**PROBLEM REQUIREMENTS:** Show the lines below that contain the string "sale".

**RECORD SET:**

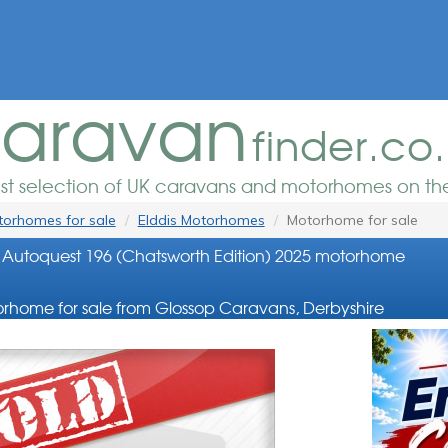
aravan
finder.co
est selection of UK caravans and motorhomes on the
orhomes for sale
Elddis Motorhomes
Motorhome for sale
 Autoquest 196 (Chatsworth Edition) 2025 motorhome
rhome for sale from Glossop Caravans, Derbyshire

**EXPECTED ANSWER:**
orhomes for sale
Motorhome for sale
rhome for sale from Glossop Caravans, Derbyshire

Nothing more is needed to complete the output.